* [PROBLEM DETAILS]
Of all the lines below, return only those starting with the line holding "The image size is (457, 2576)." and going on through the line holding "The width and height of the screenshot is (1359, 720).", exactly as written.

ENTRIES PROVIDED section start

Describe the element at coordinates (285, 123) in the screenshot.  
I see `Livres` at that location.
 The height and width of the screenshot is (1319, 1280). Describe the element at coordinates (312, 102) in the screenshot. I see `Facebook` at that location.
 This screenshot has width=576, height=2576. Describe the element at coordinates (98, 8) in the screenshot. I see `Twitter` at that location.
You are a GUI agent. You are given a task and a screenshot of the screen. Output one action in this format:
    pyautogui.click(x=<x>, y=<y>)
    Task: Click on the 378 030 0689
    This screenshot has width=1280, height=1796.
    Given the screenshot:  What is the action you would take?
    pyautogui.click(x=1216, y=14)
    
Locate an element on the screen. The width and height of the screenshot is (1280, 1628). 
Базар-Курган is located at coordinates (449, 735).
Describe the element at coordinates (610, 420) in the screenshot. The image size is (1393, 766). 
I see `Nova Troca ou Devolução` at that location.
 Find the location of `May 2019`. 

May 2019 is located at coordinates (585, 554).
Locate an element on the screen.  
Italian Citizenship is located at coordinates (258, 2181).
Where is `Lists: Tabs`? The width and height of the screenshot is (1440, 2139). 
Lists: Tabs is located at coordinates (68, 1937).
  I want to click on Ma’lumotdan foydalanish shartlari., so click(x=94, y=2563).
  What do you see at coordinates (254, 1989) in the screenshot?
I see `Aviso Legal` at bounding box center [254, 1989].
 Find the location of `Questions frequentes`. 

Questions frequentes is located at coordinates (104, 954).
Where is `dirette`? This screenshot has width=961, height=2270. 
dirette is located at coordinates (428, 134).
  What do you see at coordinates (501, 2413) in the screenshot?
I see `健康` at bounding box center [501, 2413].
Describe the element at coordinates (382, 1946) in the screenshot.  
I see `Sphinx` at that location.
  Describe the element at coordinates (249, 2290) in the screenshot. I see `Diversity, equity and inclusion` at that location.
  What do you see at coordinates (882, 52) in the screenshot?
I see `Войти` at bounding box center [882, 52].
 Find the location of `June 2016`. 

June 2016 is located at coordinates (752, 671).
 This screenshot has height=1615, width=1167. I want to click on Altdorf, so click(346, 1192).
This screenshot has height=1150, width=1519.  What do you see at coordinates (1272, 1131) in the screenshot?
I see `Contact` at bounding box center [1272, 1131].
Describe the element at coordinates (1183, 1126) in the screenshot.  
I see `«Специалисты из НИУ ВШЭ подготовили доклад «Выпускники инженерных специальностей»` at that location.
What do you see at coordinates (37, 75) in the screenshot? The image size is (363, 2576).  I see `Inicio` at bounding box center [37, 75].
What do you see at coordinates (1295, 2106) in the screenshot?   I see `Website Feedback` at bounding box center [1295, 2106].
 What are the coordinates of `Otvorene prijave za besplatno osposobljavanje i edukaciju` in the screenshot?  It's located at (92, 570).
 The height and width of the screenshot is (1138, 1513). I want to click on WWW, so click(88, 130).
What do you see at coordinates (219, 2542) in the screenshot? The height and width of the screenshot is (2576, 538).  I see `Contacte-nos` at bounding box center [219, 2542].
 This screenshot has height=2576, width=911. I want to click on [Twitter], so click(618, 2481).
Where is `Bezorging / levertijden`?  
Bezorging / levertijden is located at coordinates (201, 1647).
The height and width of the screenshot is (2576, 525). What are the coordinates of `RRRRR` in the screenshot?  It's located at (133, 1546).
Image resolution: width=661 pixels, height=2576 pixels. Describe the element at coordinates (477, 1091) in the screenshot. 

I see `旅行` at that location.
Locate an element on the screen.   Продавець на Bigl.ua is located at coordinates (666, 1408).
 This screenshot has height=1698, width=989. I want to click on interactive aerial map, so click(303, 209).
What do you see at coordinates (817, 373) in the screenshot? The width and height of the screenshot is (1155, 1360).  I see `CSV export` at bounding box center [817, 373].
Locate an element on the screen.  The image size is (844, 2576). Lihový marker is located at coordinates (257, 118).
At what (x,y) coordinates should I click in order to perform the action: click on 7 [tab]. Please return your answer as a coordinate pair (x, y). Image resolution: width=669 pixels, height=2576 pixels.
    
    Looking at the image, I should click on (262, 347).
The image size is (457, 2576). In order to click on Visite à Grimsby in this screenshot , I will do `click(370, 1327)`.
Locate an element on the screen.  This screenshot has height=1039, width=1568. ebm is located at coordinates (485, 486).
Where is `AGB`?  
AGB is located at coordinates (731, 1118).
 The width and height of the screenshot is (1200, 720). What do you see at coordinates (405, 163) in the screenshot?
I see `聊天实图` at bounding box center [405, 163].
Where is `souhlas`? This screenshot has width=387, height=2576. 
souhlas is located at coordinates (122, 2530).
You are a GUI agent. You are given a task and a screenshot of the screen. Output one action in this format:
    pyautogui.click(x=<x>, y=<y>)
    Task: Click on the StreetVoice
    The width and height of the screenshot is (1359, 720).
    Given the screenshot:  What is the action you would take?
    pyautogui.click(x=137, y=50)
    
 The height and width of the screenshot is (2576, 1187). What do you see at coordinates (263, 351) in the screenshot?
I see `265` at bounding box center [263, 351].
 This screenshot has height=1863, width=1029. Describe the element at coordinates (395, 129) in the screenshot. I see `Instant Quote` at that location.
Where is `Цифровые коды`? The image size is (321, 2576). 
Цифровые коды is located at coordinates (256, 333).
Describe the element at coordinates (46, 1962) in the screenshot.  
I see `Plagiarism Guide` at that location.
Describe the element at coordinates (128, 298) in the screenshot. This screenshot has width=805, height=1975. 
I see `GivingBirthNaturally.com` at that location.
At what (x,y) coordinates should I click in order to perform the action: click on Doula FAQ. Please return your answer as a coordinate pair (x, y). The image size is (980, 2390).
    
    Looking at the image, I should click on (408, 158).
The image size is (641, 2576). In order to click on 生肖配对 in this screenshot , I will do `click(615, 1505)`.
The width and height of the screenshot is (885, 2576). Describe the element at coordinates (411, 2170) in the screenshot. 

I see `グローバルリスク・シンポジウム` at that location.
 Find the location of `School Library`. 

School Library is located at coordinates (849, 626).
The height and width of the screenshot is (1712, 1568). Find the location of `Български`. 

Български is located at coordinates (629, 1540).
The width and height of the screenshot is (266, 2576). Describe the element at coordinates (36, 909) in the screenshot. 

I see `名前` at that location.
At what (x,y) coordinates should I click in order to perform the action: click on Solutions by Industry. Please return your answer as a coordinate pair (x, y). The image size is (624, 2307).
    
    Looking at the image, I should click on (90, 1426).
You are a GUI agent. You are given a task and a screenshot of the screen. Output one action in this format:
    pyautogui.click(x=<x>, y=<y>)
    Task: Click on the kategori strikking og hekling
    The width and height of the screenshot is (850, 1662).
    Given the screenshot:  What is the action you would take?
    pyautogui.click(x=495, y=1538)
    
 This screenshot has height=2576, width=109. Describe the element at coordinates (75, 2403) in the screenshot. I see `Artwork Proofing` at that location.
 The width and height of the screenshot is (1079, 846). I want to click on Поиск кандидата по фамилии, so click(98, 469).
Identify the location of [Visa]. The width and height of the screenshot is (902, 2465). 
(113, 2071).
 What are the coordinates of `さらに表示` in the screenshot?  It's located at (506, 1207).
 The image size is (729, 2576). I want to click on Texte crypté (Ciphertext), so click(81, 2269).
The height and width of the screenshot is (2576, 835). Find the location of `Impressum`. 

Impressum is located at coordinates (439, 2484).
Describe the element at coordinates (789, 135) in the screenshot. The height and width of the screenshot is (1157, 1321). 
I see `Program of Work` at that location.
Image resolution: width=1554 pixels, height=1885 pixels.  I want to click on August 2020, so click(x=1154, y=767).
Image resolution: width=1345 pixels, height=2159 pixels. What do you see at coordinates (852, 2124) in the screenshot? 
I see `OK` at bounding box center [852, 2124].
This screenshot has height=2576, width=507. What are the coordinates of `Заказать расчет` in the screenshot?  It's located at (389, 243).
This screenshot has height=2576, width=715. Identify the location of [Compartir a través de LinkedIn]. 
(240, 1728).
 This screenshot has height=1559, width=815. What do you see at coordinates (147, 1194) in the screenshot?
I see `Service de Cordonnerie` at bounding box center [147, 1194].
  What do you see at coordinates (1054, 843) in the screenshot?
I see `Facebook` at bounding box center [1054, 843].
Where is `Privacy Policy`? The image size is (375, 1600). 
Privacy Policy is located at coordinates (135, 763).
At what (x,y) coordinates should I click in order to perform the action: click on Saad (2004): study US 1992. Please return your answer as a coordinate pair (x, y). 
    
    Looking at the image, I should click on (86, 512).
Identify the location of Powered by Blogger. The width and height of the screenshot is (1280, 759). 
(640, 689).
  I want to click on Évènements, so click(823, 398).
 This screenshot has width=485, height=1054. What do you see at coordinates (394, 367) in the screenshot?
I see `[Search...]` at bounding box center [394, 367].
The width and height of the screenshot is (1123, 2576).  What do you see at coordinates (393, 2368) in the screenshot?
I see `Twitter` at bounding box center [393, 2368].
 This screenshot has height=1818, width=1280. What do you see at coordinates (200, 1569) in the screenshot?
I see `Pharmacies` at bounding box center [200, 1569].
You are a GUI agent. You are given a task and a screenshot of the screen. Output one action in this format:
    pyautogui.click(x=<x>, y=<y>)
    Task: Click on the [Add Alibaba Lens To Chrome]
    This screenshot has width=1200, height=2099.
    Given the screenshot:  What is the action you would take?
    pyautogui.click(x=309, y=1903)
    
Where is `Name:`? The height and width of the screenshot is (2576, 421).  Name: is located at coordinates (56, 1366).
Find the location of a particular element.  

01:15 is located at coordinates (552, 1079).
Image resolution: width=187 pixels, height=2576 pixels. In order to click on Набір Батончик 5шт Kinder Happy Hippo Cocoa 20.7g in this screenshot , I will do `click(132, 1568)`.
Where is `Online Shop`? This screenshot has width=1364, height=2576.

ENTRIES PROVIDED section end

* [RESPONSE]
The image size is (457, 2576). In order to click on Visite à Grimsby in this screenshot , I will do `click(370, 1327)`.
Locate an element on the screen.  This screenshot has height=1039, width=1568. ebm is located at coordinates (485, 486).
Where is `AGB`?  
AGB is located at coordinates (731, 1118).
 The width and height of the screenshot is (1200, 720). What do you see at coordinates (405, 163) in the screenshot?
I see `聊天实图` at bounding box center [405, 163].
Where is `souhlas`? This screenshot has width=387, height=2576. 
souhlas is located at coordinates (122, 2530).
You are a GUI agent. You are given a task and a screenshot of the screen. Output one action in this format:
    pyautogui.click(x=<x>, y=<y>)
    Task: Click on the StreetVoice
    The width and height of the screenshot is (1359, 720).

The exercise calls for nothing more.